A client is conformant when it passes these scenarios:

  • Auth + join + relay: authenticate, create a room, send and receive a GameData round-trip, then LeaveRoom.
  • Two-player lobby + start: two clients join, both PlayerReady, observe all_ready, the authorized client sends StartGame, both see GameStarting.
  • StartGame rejection: sending StartGame before all_ready returns GAME_START_NOT_READY; a non-authority sending it in an authority room returns GAME_START_FORBIDDEN.
  • Error handling: join a full room (ROOM_FULL), use a bad room code (ROOM_NOT_FOUND), and surface error_code values to the user.
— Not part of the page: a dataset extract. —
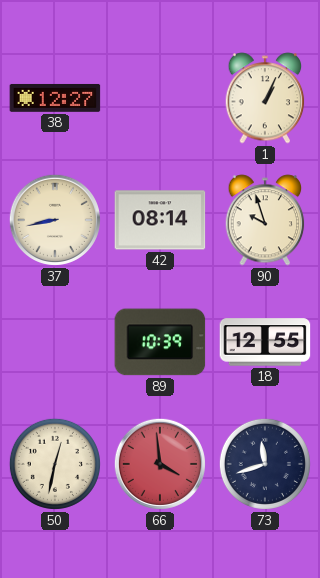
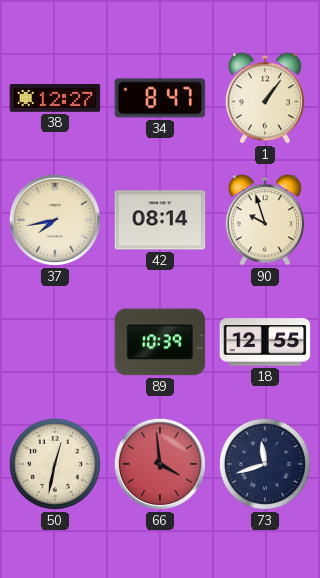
34: none -> 8:47
1: 1:04 -> 1:06
37: 8:43 -> 7:43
See error handling and the error code reference.
  • Heartbeat: the connection survives an idle period because Ping is sent.
  • Reconnect (if implemented): drop and Reconnect with the join auth_token, replay control-only missed_events, resync gameplay state at the application layer, and for v3 apply sender_watermarks as per-sender (epoch, seq) baselines while resetting report counters.
  • v3 negotiation (if implemented): advertise WebRTC, receive a SessionPlan, complete the offer/answer/ICE exchange following you_initiate, and fall back to relay when WebRTC fails.
  • v3 dynamics (if implemented): apply superseding SessionPlans for host failover and finalized membership changes, including the empty-peer relay reset.
  • v3 delivery classes (if implemented): validate every class/key combination, keep binary reliable, and verify keyed-latest and volatile omissions are covered by the union of prior exact DeliveryReport ranges, including rollover beyond 256 ranges.
  • v3 gap lifecycle (if implemented): distinguish an initial sender baseline, an epoch reset, a recipient reconnect watermark, and an authorized same-epoch gap; account but suppress lifecycle-overtaken stale payloads, require future-epoch announcements, and reject an unexplained hole or backward epoch.

Generating client code from the spec

The protocol is described in a machine-readable AsyncAPI 3.0 document: spec/signal-fish-protocol.asyncapi.yaml. It models every ClientMessage (send) and ServerMessage (receive) variant as a message with a JSON-Schema payload, including the type discriminator, every field's name/type/optionality, and the enum tokens for transports, topologies, and error codes. A Rust test (tests/protocol_spec_consistency.rs) fails the build if it drifts from the Rust source, so you can trust it.

Generate models or a client scaffold with the AsyncAPI generator:

Bash
npx @asyncapi/generator spec/signal-fish-protocol.asyncapi.yaml \
  @asyncapi/typescript-template -o ./generated

Or feed the self-contained components/schemas subtree to any JSON-Schema model generator (quicktype, json-schema-to-typescript, schemafy, …). The spec's header comment lists concrete invocations. The canonical wire examples to test your generated types against live in .llm/code-samples/protocol/ and the full prose reference is Protocol Reference.